Cette conscience des enjeux écologiques est dure à porter. Elle demande de remettre en question comment nous vivons, et comment nous en sommes arrivés là. En même temps, il est difficile de changer notre impact écologique car nous sommes imbriqués dans des systèmes de dépendances : le travail, l’école, les transports, la chaîne alimentaire, etc. Il n’y a pas de chemin clair à suivre ; chaque jour amène des nouvelles solutions qui sont parfois contradictoires.

L’éco-anxiété est le plus souvent associée à la dépression et à tous les comportements qui soulagent temporairement la détresse (en gros, toutes les addictions et comportements compulsifs).

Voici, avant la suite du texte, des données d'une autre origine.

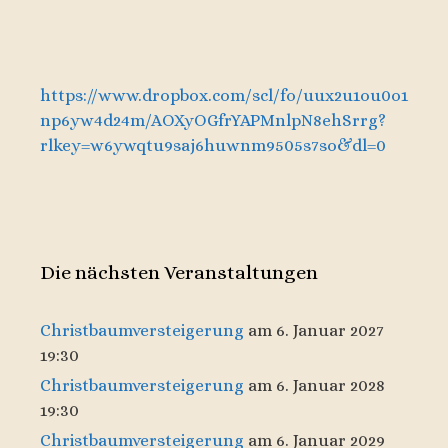
https://www.dropbox.com/scl/fo/uux2u1ou0o1
np6yw4d24m/AOXyOGfrYAPMnlpN8ehSrrg?
rlkey=w6ywqtu9saj6huwnm9505s7so&dl=0
Die nächsten Veranstaltungen
Christbaumversteigerung
am 6. Januar 2027
19:30
Christbaumversteigerung
am 6. Januar 2028
19:30
Christbaumversteigerung
am 6. Januar 2029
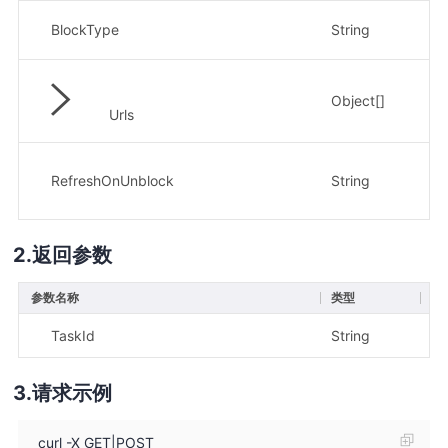
BlockType
String
是
Object[]
是
Urls
RefreshOnUnblock
String
否
返回参数
参数名称
类型
描
TaskId
String
任务
请求示例
curl -X GET|POST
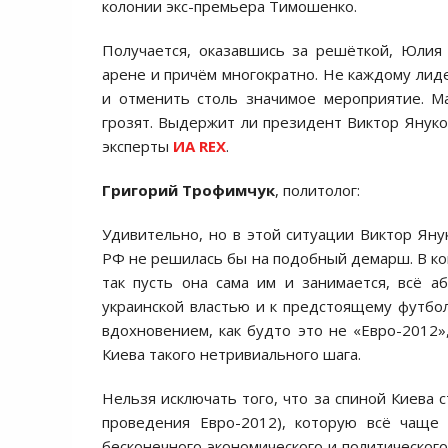
колонии экс-премьера Тимошенко.
Получается, оказавшись за решёткой, Юлия
арене и причём многократно. Не каждому лиде
и отменить столь значимое мероприятие. М
грозят. Выдержит ли президент Виктор Янук
эксперты
ИА REX
.
Григорий Трофимчук
, политолог:
Удивительно, но в этой ситуации Виктор Ян
РФ не решилась бы на подобный демарш. В кон
так пусть она сама им и занимается, всё 
украинской властью и к предстоящему футбо
вдохновением, как будто это не «Евро-2012»
Киева такого нетривиального шага.
Нельзя исключать того, что за спиной Киева 
проведения Евро-2012), которую всё чаще
бесконечного экономического и политическог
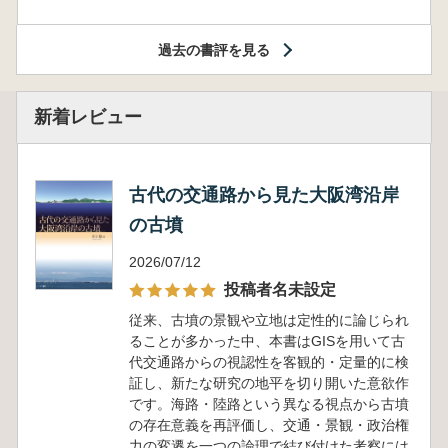
過去の書評を見る
新着レビュー
古代の交通路から見た大阪湾沿岸
の古墳
2026/07/12
投稿者名未設定
従来、古墳の景観や立地は定性的に論じられ
ることが多かった中、本書はGISを用いて古
代交通路からの視認性を客観的・定量的に検
証し、新たな研究の地平を切り開いた意欲作
です。海路・陸路という異なる視点から古墳
の存在意義を再評価し、交通・景観・政治権
力の変遷を一つの論理で結び付けた考察には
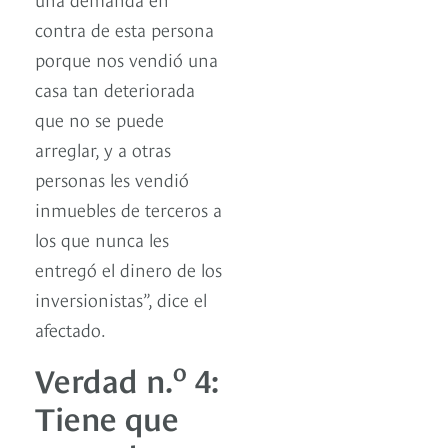
contra de esta persona
porque nos vendió una
casa tan deteriorada
que no se puede
arreglar, y a otras
personas les vendió
inmuebles de terceros a
los que nunca les
entregó el dinero de los
inversionistas”, dice el
afectado.
o
Verdad n.
4:
Tiene que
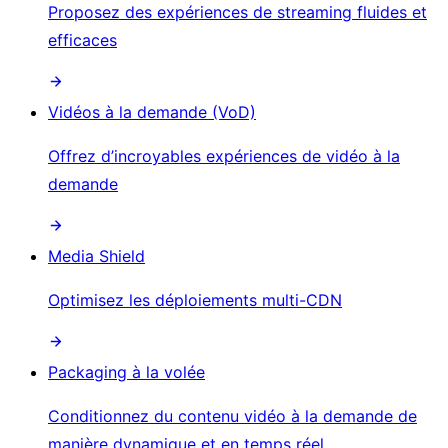
Proposez des expériences de streaming fluides et
efficaces
Vidéos à la demande (VoD)
Offrez d’incroyables expériences de vidéo à la
demande
Media Shield
Optimisez les déploiements multi-CDN
Packaging à la volée
Conditionnez du contenu vidéo à la demande de
manière dynamique et en temps réel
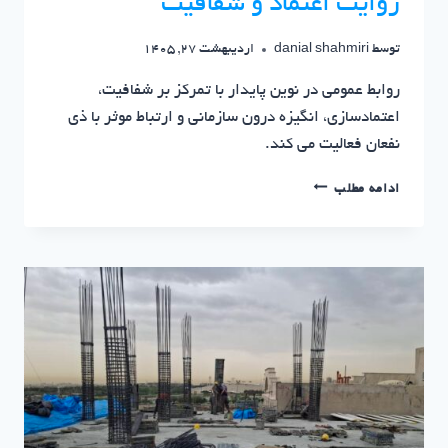
روایت اعتماد و شفافیت
توسط
danial shahmiri
اردیبهشت 27, 1405
روابط عمومی در نوین پایدار با تمرکز بر شفافیت،
اعتمادسازی، انگیزه درون سازمانی و ارتباط موثر با ذی
نفعان فعالیت می کند.
روابط
ادامه مطلب
عمومی
در
نوین
پایدار؛
روایت
اعتماد
و
شفافیت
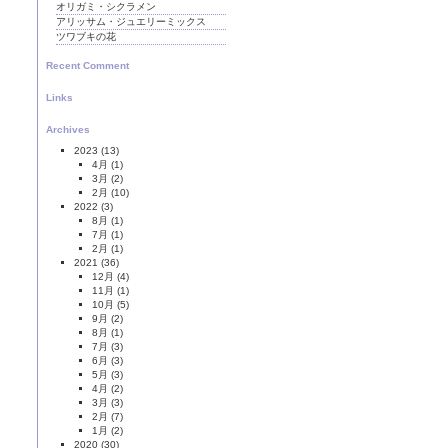
オリガミ・シクラメン
アリッサム・ジュエリーミックス
ツワブキの花
Recent Comment
Links
Archives
2023
(13)
4月
(1)
3月
(2)
2月
(10)
2022
(3)
8月
(1)
7月
(1)
2月
(1)
2021
(36)
12月
(4)
11月
(1)
10月
(5)
9月
(2)
8月
(1)
7月
(3)
6月
(3)
5月
(3)
4月
(2)
3月
(3)
2月
(7)
1月
(2)
2020
(30)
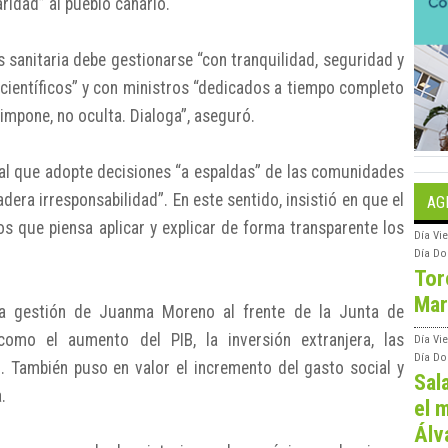
ridad” al pueblo canario.
is sanitaria debe gestionarse “con tranquilidad, seguridad y
s científicos” y con ministros “dedicados a tiempo completo
 impone, no oculta. Dialoga”, aseguró.
ral que adopte decisiones “a espaldas” de las comunidades
dera irresponsabilidad”. En este sentido, insistió en que el
AG
s que piensa aplicar y explicar de forma transparente los
Día
Vie
Día
Do
Tor
Mar
 la gestión de Juanma Moreno al frente de la Junta de
como el aumento del PIB, la inversión extranjera, las
Día
Vi
Día
Do
o. También puso en valor el incremento del gasto social y
Sal
.
el m
Álv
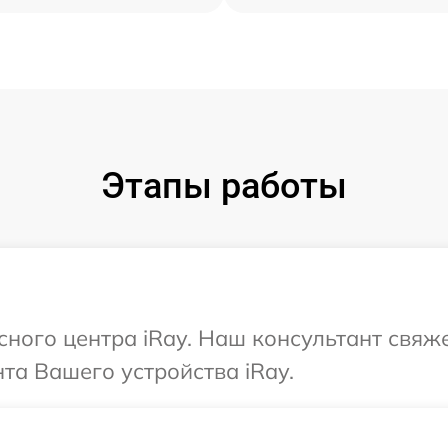
Этапы работы
сного центра iRay. Наш консультант свяж
та Вашего устройства iRay.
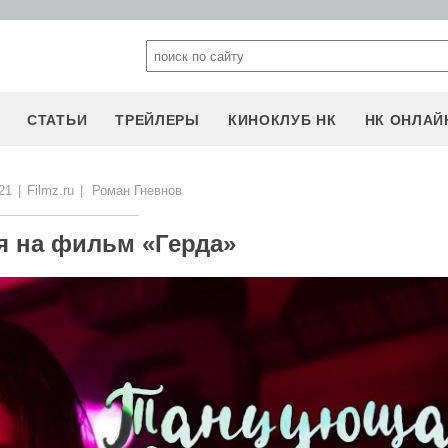
СТАТЬИ
ТРЕЙЛЕРЫ
КИНОКЛУБ НК
НК ОНЛАЙ
21
|
Filmz.ru
|
Роман Гневнов
я на фильм «Герда»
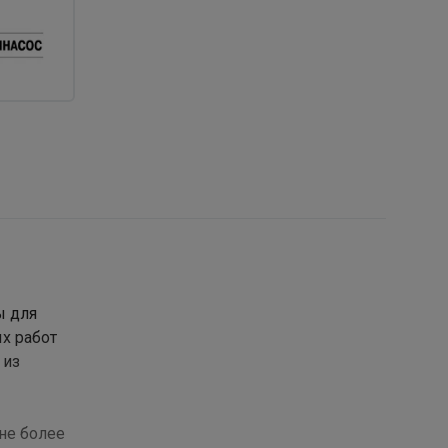
ы для
х работ
 из
не более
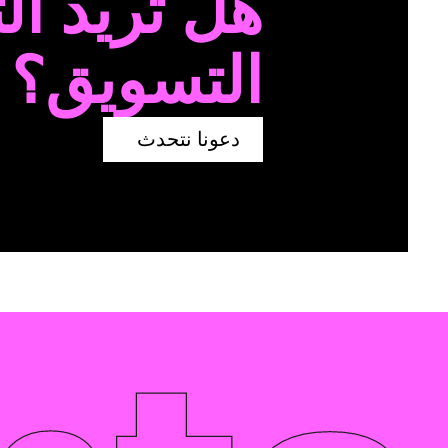
هل تريد ال
التسويق؟
دعونا نتحدث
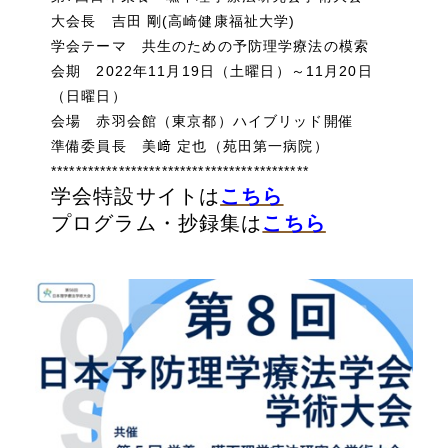
大会長 吉田 剛(高崎健康福祉大学)
学会テーマ 共生のための予防理学療法の模索
会期 2022年11月19日（土曜日）～11月20日
（日曜日）
会場 赤羽会館（東京都）ハイブリッド開催
準備委員長 美﨑 定也（苑田第一病院）
******************************************
学会特設サイトは
こちら
プログラム・抄録集は
こちら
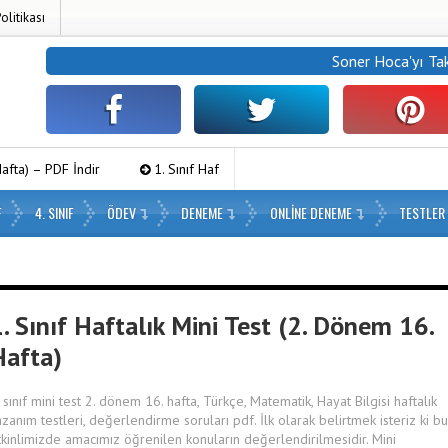
Politikası
Soner Hoca
'yı Ta
1. Sınıf Haftalık Paragraf (2. Dönem 16. Hafta) – PDF İndir
3.
F
4. SINIF
ÖDEV
DENEME
ONLINE DENEME
TESTLER
. Sınıf Haftalık Mini Test (2. Dönem 16.
Hafta)
. sınıf mini test 2. dönem 16. hafta, Türkçe, Matematik, Hayat Bilgisi haftalık
azanım testleri, değerlendirme soruları pdf. İlk olarak belirtmek isteriz ki bu
tkinlimizde amacımız öğrenilen konuların değerlendirilmesidir. Mini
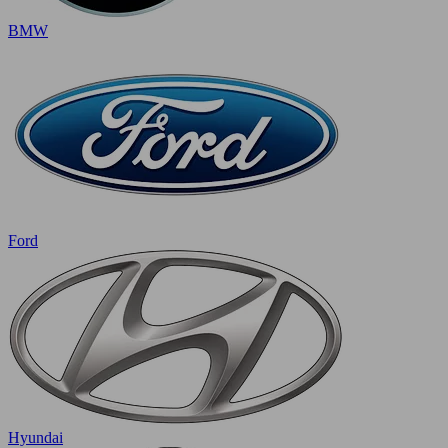
BMW
Ford
Hyundai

Elle serait responsable de nombreux suicides.

Par contre, l’éco-anxiété peut inspirer des actions individuelles et communautaires, donner un sens à la vie et engendrer de la solidarité. Greta Thunberg est un exemple emblématique de quelqu’un qui a surmonté sa dépression en passant à l’action.

Comment savoir si j’ai l’éco-anxiété ?

Nous pouvons nous sentir en mauvaise forme et démotivés pendant longtemps, sans être conscients qu’il y a une anxiété derrière. Si vous vous sentez plus triste que d’habitude, moins aventurier, moins sociable ou moins créatif, posez-vous la question « comment je ressens l’avenir » ? D’autres personnes vont être plutôt agacées et sentir la rancœur et la frustration. Derrière, il peut y avoir le sentiment d’être perdu ou submergé, et que la vie n’a pas de sens.

Se souvenir du moment où ce malaise a commencé peut vous aider à comprendre ce qui se passe. Pour moi, c’était la lecture d’une étude de tous les scénarios d’effondrement proposés par différents scientifiques du monde qui a déclenché une démotivation totale pour tous mes projets.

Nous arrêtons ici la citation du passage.